**Stored data entries**
══════════

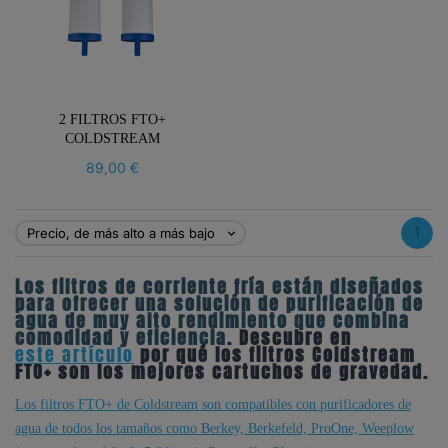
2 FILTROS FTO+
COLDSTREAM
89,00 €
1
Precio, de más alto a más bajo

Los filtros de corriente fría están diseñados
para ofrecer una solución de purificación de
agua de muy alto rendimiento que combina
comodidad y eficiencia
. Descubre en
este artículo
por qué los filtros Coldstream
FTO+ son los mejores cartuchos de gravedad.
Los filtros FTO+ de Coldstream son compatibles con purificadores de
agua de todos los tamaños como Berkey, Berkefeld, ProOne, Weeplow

══════════

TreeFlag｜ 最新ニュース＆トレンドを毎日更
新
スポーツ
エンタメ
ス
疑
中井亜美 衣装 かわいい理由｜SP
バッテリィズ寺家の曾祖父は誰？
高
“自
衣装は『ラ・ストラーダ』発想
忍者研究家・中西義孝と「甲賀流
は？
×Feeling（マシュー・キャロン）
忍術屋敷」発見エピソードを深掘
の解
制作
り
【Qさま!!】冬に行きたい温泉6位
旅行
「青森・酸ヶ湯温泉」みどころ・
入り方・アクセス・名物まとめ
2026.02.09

══════════

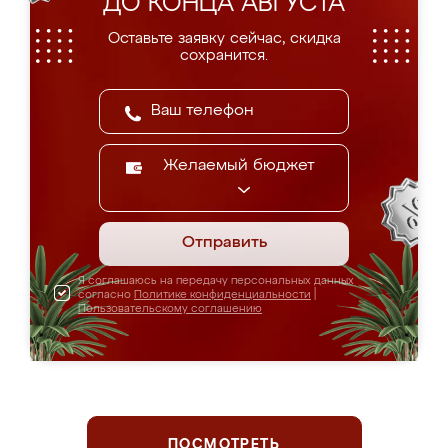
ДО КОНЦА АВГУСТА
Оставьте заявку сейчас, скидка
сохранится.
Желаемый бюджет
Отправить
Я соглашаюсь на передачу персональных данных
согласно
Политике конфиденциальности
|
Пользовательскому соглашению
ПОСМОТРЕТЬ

══════════

**TASK DESCRIPTION**
Count up the lines above that include the string "alto" and report nothing but that number.

**PROBLEM SOLUTION**
2